New Open Source GPU-Accelerated Atari Emulator for Reinforcement Learning Now Available

To help accelerate the development and testing of new deep reinforcement learning algorithms, NVIDIA researchers have just published a new research paper and corresponding code that introduces an open source CUDA-based Learning Environment (CuLE) for Atari 2600 games.

In the newly published paper, NVIDIA researchers Steven Dalton, Iuri Frosio, and Michael Garland identify computational bottlenecks that are common to several deep reinforcement learning implementations, prevent full utilization of the available computational resources, and make scaling of deep reinforcement learning on large distributed systems inefficient.

In a typical deep reinforcement learning system, training environments run on CPUs, whereas GPUs execute DNN operations. The limited CPU-GPU communication bandwidth and the small set of CPU environments prevent full GPU utilization.

CuLE was designed to overcome these constraints: “Our CUDA Learning Environment overcomes many limitations of existing CPU-based Atari emulators by leveraging one or more NVIDIA GPUs to speed up both inference and training in deep reinforcement learning” the researchers stated.
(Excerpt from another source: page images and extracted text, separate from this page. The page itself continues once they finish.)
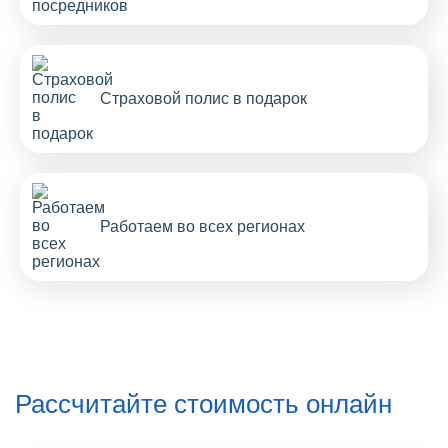
Страховой полис в подарок
Работаем во всех регионах
Рассчитайте стоимость онлайн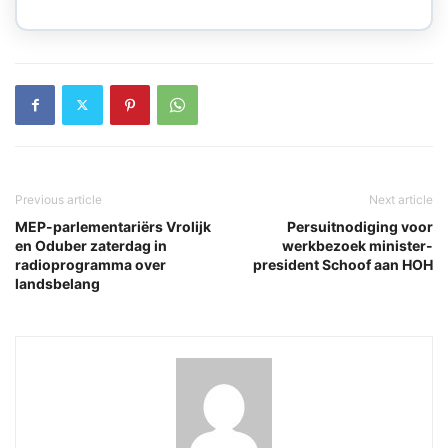
Previous article
Next article
MEP-parlementariërs Vrolijk
Persuitnodiging voor
en Oduber zaterdag in
werkbezoek minister-
radioprogramma over
president Schoof aan HOH
landsbelang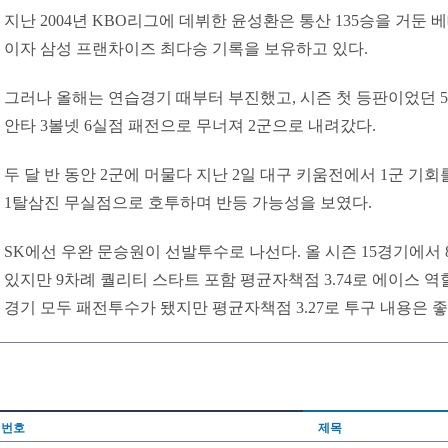
지난 2004년 KBO리그에 데뷔한 윤성환은 통산 135승을 거둔 
이자 삼성 프랜차이즈 최다승 기록을 보유하고 있다.
그러나 올해는 연습경기 때부터 부진했고, 시즌 첫 등판이었던 5월
안타 3볼넷 6실점 패전으로 무너져 2군으로 내려갔다.
두 달 반 동안 2군에 머물다 지난 2일 대구 키움전에서 1군 기회
1탈삼진 무실점으로 호투하며 반등 가능성을 보였다.
SK에선 우완 문승원이 선발투수로 나선다. 올 시즌 15경기에서 
있지만 9차례 퀄리티 스타트 포함 평균자책점 3.74로 에이스 역할
경기 모두 패전투수가 됐지만 평균자책점 3.27로 투구 내용은 좋
번호
제목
“By rendering frames directly on the GPU, CuLE avoids the bottleneck arising from the limited CPU-GPU communication bandwidth. As a result, CuLE can generate between 40M and 190M frames per hour using a single GPU, a finding that could be previously achieved only through a cluster of CPUs,” the researchers explained

At the crux of the work, the researchers demonstrated effective acceleration of deep reinforcement learning algorithms on a single GPU as well as scaling on multiple GPUs for popular Atari games including Breakout, Pong, Ms-Pacman, and Space Invaders.

By analyzing the advantages and limitations of CuLE, the researchers also provided some general guidelines for the development of computationally effective simulators in the context of deep reinforcement learning, and for the effective utilization of the high training data throughput generated through GPU emulation: “Training a deep learning agent to reach an average score of 18 in the game of Pong takes 5 minutes when 120 environments are simulated on a CPU, which generates approximately 2,700 frames per second. CuLE on a single GPU generates as much as 11,300 frames per second using 1,200 parallel environments, and reaches the same score in 2:54 minutes; using 4 GPUs we can generate 44,900 frames per second and reach the same score in 1:54 minutes.
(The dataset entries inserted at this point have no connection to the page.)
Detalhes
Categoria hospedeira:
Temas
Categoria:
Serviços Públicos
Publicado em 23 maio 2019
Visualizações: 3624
The speed up is far more impressive for more complex games like Ms-Pacman, where the traditional CPU-based emulation approach requires 35 minutes for an average score of 1,500; CuLE on one and four GPUs reaches the same score in 19 and 4:36 minutes respectively”.

To achieve such speed up “We had to implement an effective batching strategy to maximize at the same time the number of frames generated by CuLE, and the number training steps performed by the deep reinforcement learning algorithm,” the researchers said.

Learning Pong on CuLE (GPU)

Learning Pong with OpenAI (CPU)

During testing the team evaluated their model using the cuDNN-accelerated PyTorch deep learning framework, with NVIDIA TITAN V, Tesla V100, and a DGX-1 system, comprised of 8 NVIDIA Tesla V100 GPUs, interconnected with NVLinks, and using the NVIDIA NCCL multi-GPU communications backend.

“CuLE runs successfully on the following NVIDIA GPUs, and it is expected to be efficient on any Maxwell-, Pascal-, Volta-, and Turing-architecture NVIDIA GPUs,” the researchers said.

GPU

NVIDIA GeForce 1080

NVIDIA TitanXP

NVIDIA Tesla P100

NVIDIA Tesla V100

NVIDIA TitanV

NVIDIA GeForce RTX 2080 TI, 2080, 2070

CuLE is being made available by NVIDIA as open source software under the 3-clause “New” BSD license.